⌘ kean.blog

Client-Side Search

  

The search is for Nuke Docs is built using lunr.js which is a simple client-side search engine which is relatively easy to use.

Populating Index #

First, you need to populate a search index. In Nuke Docs, an index is a JSON file generated during the Jekyll build process. The file has front matter to enable special processing where you can use Liquid tags.

---

---

[
{% assign guides = site.pages | where: 'layout', 'nuke-guide' %}
{% for guide in guides %}
  {
    "title": {{guide.title | jsonify}},
    "content": {{ guide.content | markdownify | jsonify }},
    "link": {{ guide.url | jsonify  }}
  }{% unless forloop.last %},{% endunless %}
{% endfor %}
]

As an output, I get a simple search-index.json file with an array of pages. When the user presses the search button (or an f key), the app fetches it and populates the lunr.js index.
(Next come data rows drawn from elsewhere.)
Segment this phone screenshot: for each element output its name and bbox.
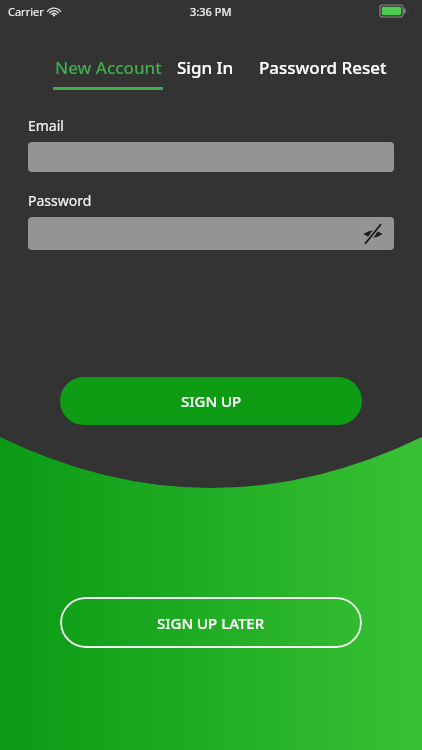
- button[interactable]: Sign In: [177, 56, 234, 79]
- button[interactable]: SIGN UP LATER: [60, 597, 362, 648]
- staticText: Password Reset: [259, 56, 387, 79]
- button[interactable]: Toggle password visibility: [28, 217, 394, 250]
- staticText: Password: [28, 191, 92, 210]
- button[interactable]: Toggle password visibility: [360, 221, 386, 247]
- staticText: 3:36 PM: [190, 4, 232, 19]
- staticText: New Account: [55, 56, 162, 79]
- staticText: Carrier: [8, 4, 44, 19]
- staticText: SIGN UP: [181, 391, 242, 411]
- staticText: Sign In: [177, 56, 234, 79]
- staticText: Email: [28, 116, 64, 135]
- button[interactable]: New Account: [53, 56, 163, 90]
- staticText: SIGN UP LATER: [157, 613, 265, 633]
- button[interactable]: SIGN UP: [60, 377, 362, 425]
- button[interactable]: Password Reset: [259, 56, 387, 79]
function populateSearchIndex(json) {
    let entries = json.flatMap(splitPageIntoChunks);

    searchIndex = lunr(function () {
        this.field('title', { boost: 5 });
        this.field('content');
        this.ref('id');

        for (var i = 0; i < entries.length; i++) {
            const entry = entries[i];
            this.add({ title: entry.title, content: entry.content, id: i });
        }
    });

    for (const entry of entries) {
        const excerpt = truncate(entry.content, 120, true);
        searchEntries.push({ 'title': entry.title, 'link': entry.link, 'excerpt': excerpt });
    }
}

Searching #

With the index populated, you can start searching. With lunr.js 2.0, the search simply looks for complete matches of the input words by default. For example, if you want to search for priorirty, but only enter priori, the results will be empty. So I ended up with the following approach for creating a query:

const updatedQuery = query
    .split(" ")
    .map(word => word + '^2 ' + word + '*')
    .join(' ');

const results = searchIndex.search(updatedQuery);

I search for a complete match boosting its score (^2) and for a prefix using a wildcard (*). I also tried adding a bit of fuzziness (~1) but was producing inaccurate results with high scores.

Granular Index #

The search works, but only for complete pages: you can’t jump to subheadings. Fortunately, I already had jekyll-anchor-headings set up for the table of contents, so all I needed to do was preprocess the pages. I take a page, split it into chunks using simple regex1, find anchor links, strip HTML and Liquid tags from content, and voila – now the search index has parts of pages split based on subheadings instead of complete pages.

I don’t want to paste the complete code here, but you can always find it on the website. As for the UI, you can find it there as well; it was challenging to get the search view to work precisely the way I wanted it to with keyboard navigation, automatic scrolling, nice highlighting, etc.

Conclusion #

lunr.js is a great tool with more features that I haven’t covered here. Fortunately, it has a website with documentation of its own.

  1. .content.split(/(<h[^>]*>.*?<\/h.>)/g). Parsing HTML with regex is generally not a good idea, but it works well in this controlled environment.